Diagnosing Parkinson’s can be challenging as symptoms vary per person – though common symptoms include slow movement, tremors, rigidity and imbalance. Presently, this condition can be diagnosed through a neurologist’s evaluation, which can take up to 90 minutes.

The research team claimed that previous efforts to develop a computerised voice assessment to spot Parkinson’s and lung infection had been unsuccessful due to the major differences in people’s voices. The voice of people with Parkinson’s changes because of rigidity, tremor and slowness, and this can be difficult to be assessed by expert clinicians. 

The use of the three sounds “result[ed] in more accurate detection of the disease,” said Dinesh Kumar, lead researcher and professor at RMIT University School of Engineering.

Co-researcher Dr Quoc Cuong Ngo also claimed that their screening app is “faster and better” than similar AI-based approaches. “Our screening test app can measure with great precision how the voice of someone with Parkinson’s disease or [a] person at high risk of hospitalisation from COVID-19 is different from healthy people.”

According to a media release, the research team will now work on a larger observational study to detect the progression of Parkinson’s and pulmonary diseases. They are also looking to test the efficacy of their AI technology in other neurological conditions and sleep disorders. 

Moreover, the team is seeking a commercial partner and clinical partner ahead of their clinical trial slated for next year. Currently, they have tapped the Technical University of Košice in Slovakia, the University of Surabaya in Indonesia, and the Rajshahi University of Engineering and Technology in Bangladesh for this upcoming trial. 


In June, American startup Rune Labs obtained the US Food and Drug Administration’s 510(k) clearance for its StrivePD app that monitors symptoms of Parkinson’s patients through the Apple Watch.

ASX-listed firm ResApp, which was recently acquired by Pfizer, also developed an AI-based mobile screening app that uses a person’s cough records to detect COVID-19. 

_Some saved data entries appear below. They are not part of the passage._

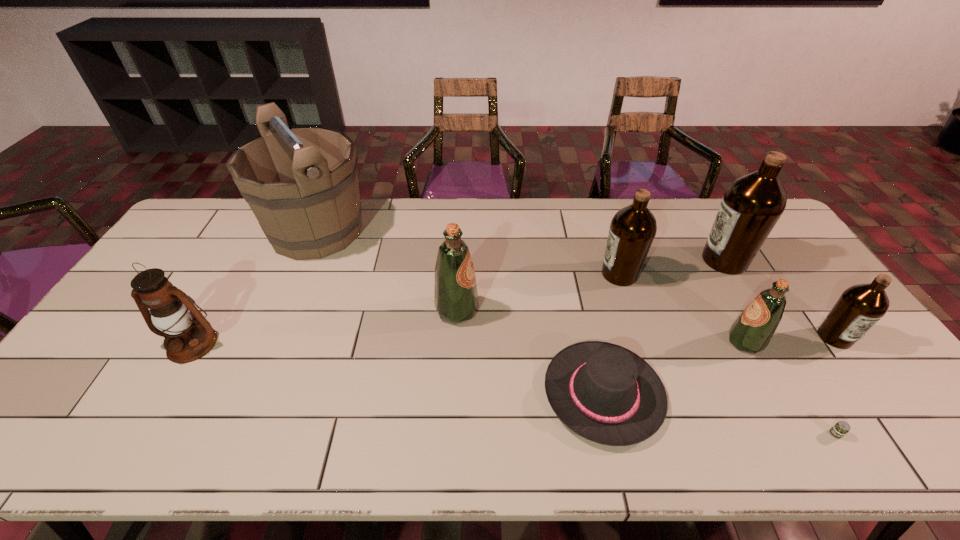 Image resolution: width=960 pixels, height=540 pixels. In order to click on the rightmost object in this screenshot , I will do `click(861, 306)`.

I want to click on the rightmost olive oil, so click(x=861, y=306).

The image size is (960, 540). What are the coordinates of `black dress hat` in the screenshot? It's located at (606, 393).

Identify the location of the second shortest object. The width and height of the screenshot is (960, 540). (606, 393).

Find the location of a particular element. This screenshot has height=540, width=960. beer can is located at coordinates (841, 428).

Locate an element on the screen. This screenshot has height=540, width=960. blank space located on the right of the bucket is located at coordinates (405, 231).

Find the location of `free space located on the label of the second brown olive oil from left to right`. free space located on the label of the second brown olive oil from left to right is located at coordinates (657, 260).

Find the location of a particular element. Image resolution: width=960 pixels, height=540 pixels. free spot located 0.390m on the label of the second brown olive oil from left to right is located at coordinates (579, 260).

The width and height of the screenshot is (960, 540). I want to click on free spot located 0.080m on the label of the second brown olive oil from left to right, so (x=675, y=260).

Find the location of a particular element. blank space located 0.250m on the front-facing side of the leftmost olive oil is located at coordinates (565, 310). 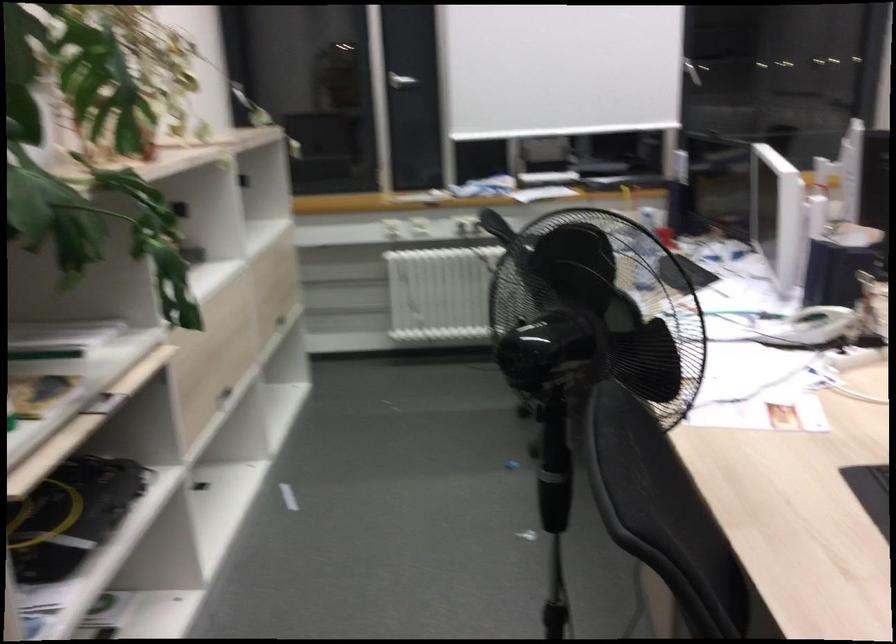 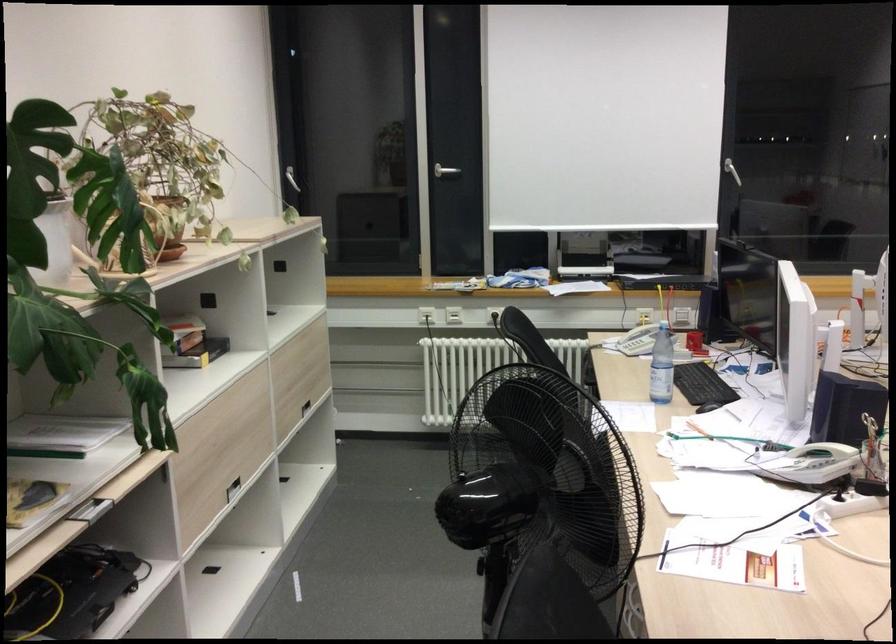 Where in the second image is the point corresponding to [683,70] from the first image?

(731, 171) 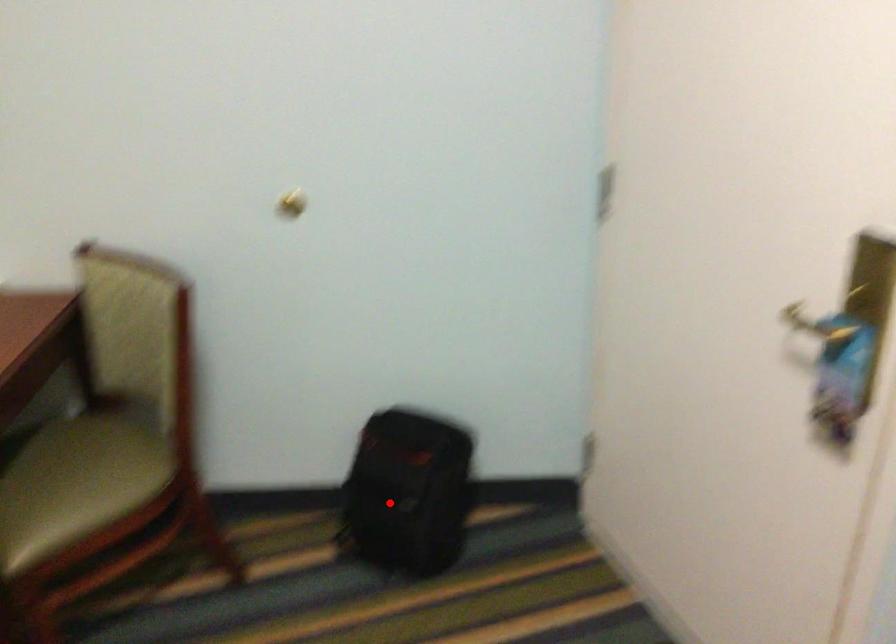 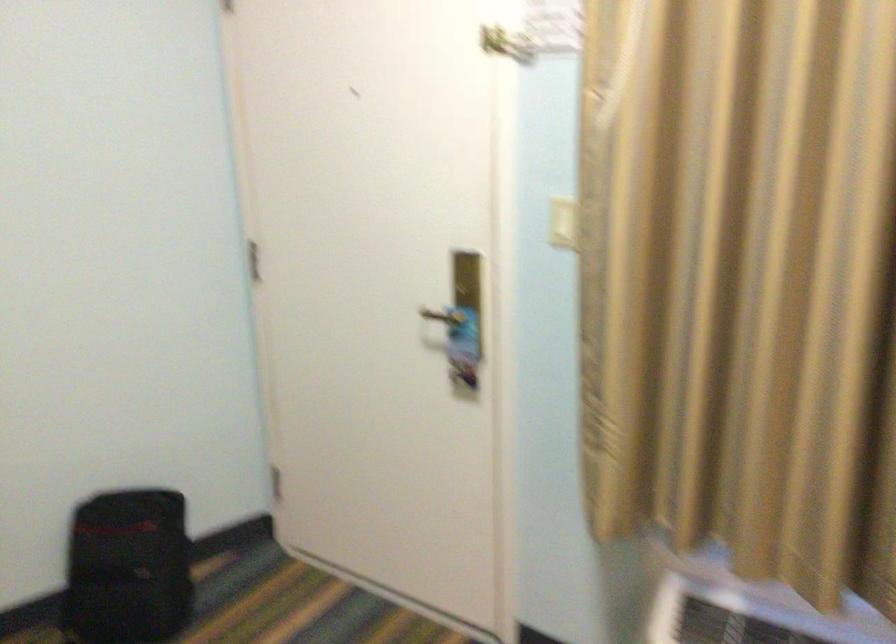 Find the pixel in the second image that matches the highlighted location in the first image.

(128, 567) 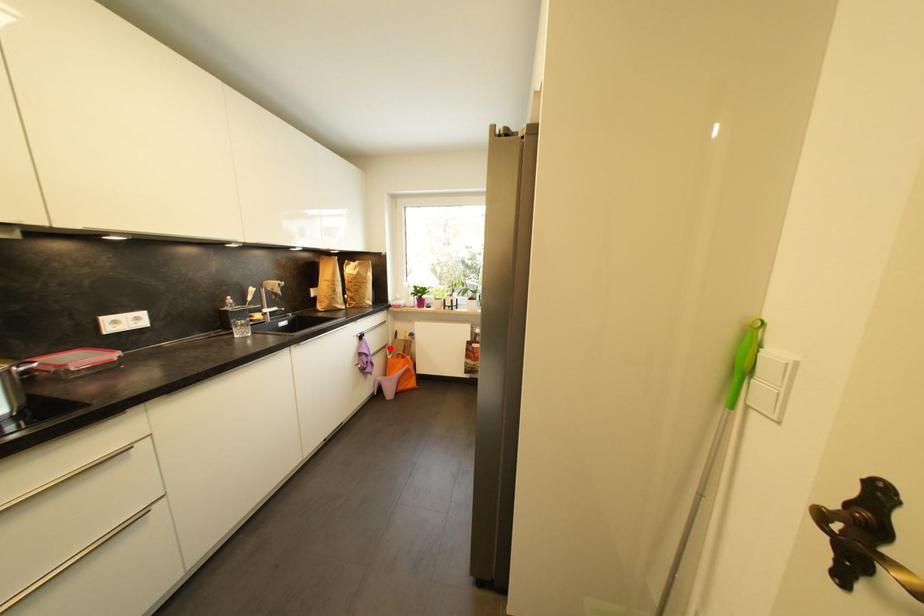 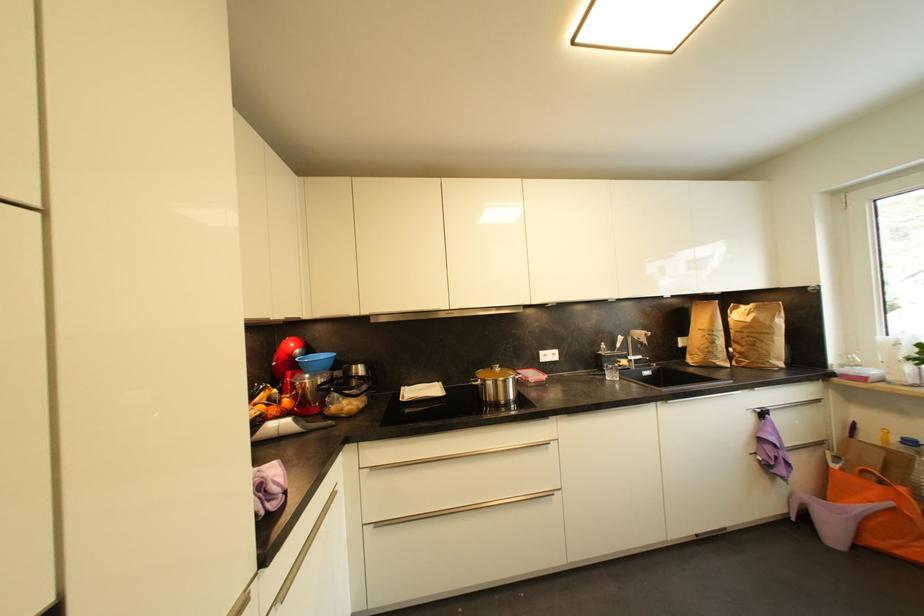 Question: I am providing you with two images of the same scene from different viewpoints. Image1 has a red point marked. In image2, the corresponding 3D location appears at what relative position? Reply with the corresponding letter.

Choices:
 (A) Closer
 (B) Farther

Answer: (A) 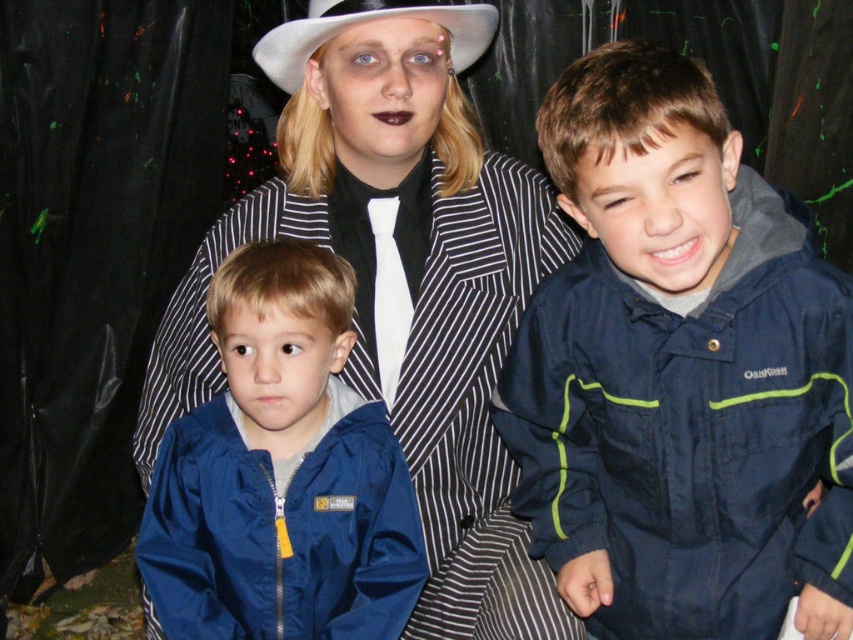 Question: Does blue fabric jacket at left appear on the left side of white felt cowboy hat at upper center?

Choices:
 (A) no
 (B) yes

Answer: (A)

Question: Among these points, which one is farthest from the camera?

Choices:
 (A) (662, 497)
 (B) (426, 3)

Answer: (B)

Question: Which point is closer to the camera taking this photo?

Choices:
 (A) (258, 564)
 (B) (608, 237)

Answer: (B)

Question: Does blue fabric jacket at left appear under matte blue jacket at lower left?

Choices:
 (A) no
 (B) yes

Answer: (A)

Question: Which of the following is the farthest from the observer?

Choices:
 (A) (289, 74)
 (B) (344, 358)

Answer: (A)

Question: Considering the relative positions of navy blue jacket at center and blue fabric jacket at left in the image provided, where is navy blue jacket at center located with respect to blue fabric jacket at left?

Choices:
 (A) right
 (B) left

Answer: (A) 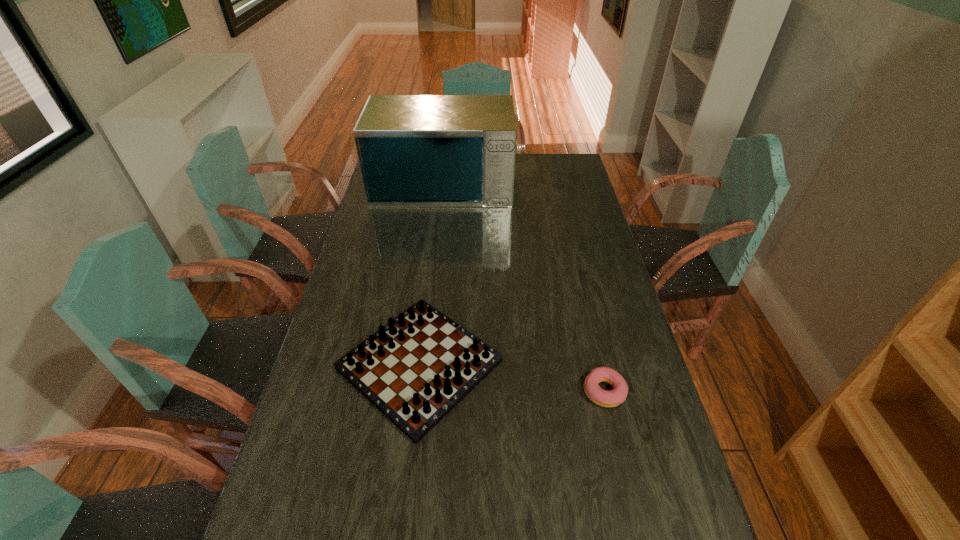 Locate an element on the screen. This screenshot has width=960, height=540. the tallest object is located at coordinates (414, 150).

You are a GUI agent. You are given a task and a screenshot of the screen. Output one action in this format:
    pyautogui.click(x=<x>, y=<y>)
    Task: Click on the farthest object
    This screenshot has width=960, height=540.
    Given the screenshot: What is the action you would take?
    pyautogui.click(x=414, y=150)

You are a GUI agent. You are given a task and a screenshot of the screen. Output one action in this format:
    pyautogui.click(x=<x>, y=<y>)
    Task: Click on the chessboard
    This screenshot has height=540, width=960.
    Given the screenshot: What is the action you would take?
    pyautogui.click(x=417, y=368)

Locate an element on the screen. This screenshot has height=540, width=960. doughnut is located at coordinates (604, 398).

Identify the location of the shortest object. The image size is (960, 540). (604, 398).

The height and width of the screenshot is (540, 960). Identify the location of vacant region located on the front-facing side of the farthest object. (437, 241).

Where is `free location located on the back of the second shortest object`? The height and width of the screenshot is (540, 960). free location located on the back of the second shortest object is located at coordinates (436, 233).

I want to click on free spot located 0.330m on the left of the doughnut, so click(458, 391).

Image resolution: width=960 pixels, height=540 pixels. I want to click on object present at the far edge, so click(x=414, y=150).

At what (x,y) coordinates should I click in order to perform the action: click on microwave oven located in the left edge section of the desktop. Please return your answer as a coordinate pair (x, y). Looking at the image, I should click on (414, 150). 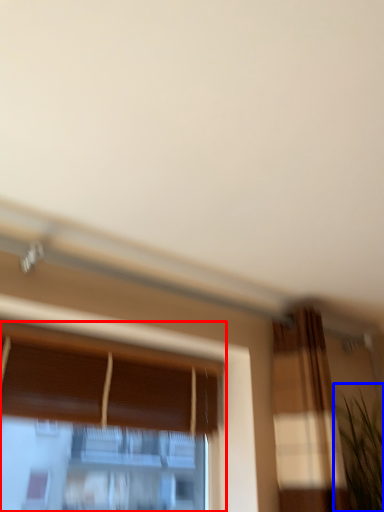 Question: Which object appears closest to the camera in this image, window (highlighted by a red box) or plant (highlighted by a blue box)?

Choices:
 (A) window
 (B) plant

Answer: (A) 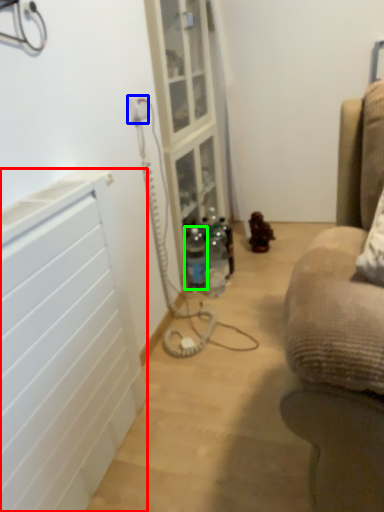 Question: Considering the real-world distances, which object is farthest from radiator (highlighted by a red box)? electric outlet (highlighted by a blue box) or bottle (highlighted by a green box)?

Choices:
 (A) electric outlet
 (B) bottle

Answer: (B)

In other related news, SingHealth has added a Parkinson’s symptom tracker feature to its Health Buddy app.


“Early detection, diagnosis and treatment could help manage these illnesses, so making screening faster and more accessible is critical. This research will allow a non-contact, easy-to-use and low-cost test that can be performed routinely anywhere in the world, where the clinicians can monitor their patients remotely. It could also promote a community-wide screening program, reaching people who might not otherwise seek treatment until it’s too late,” said Prof Kumar about their research findings.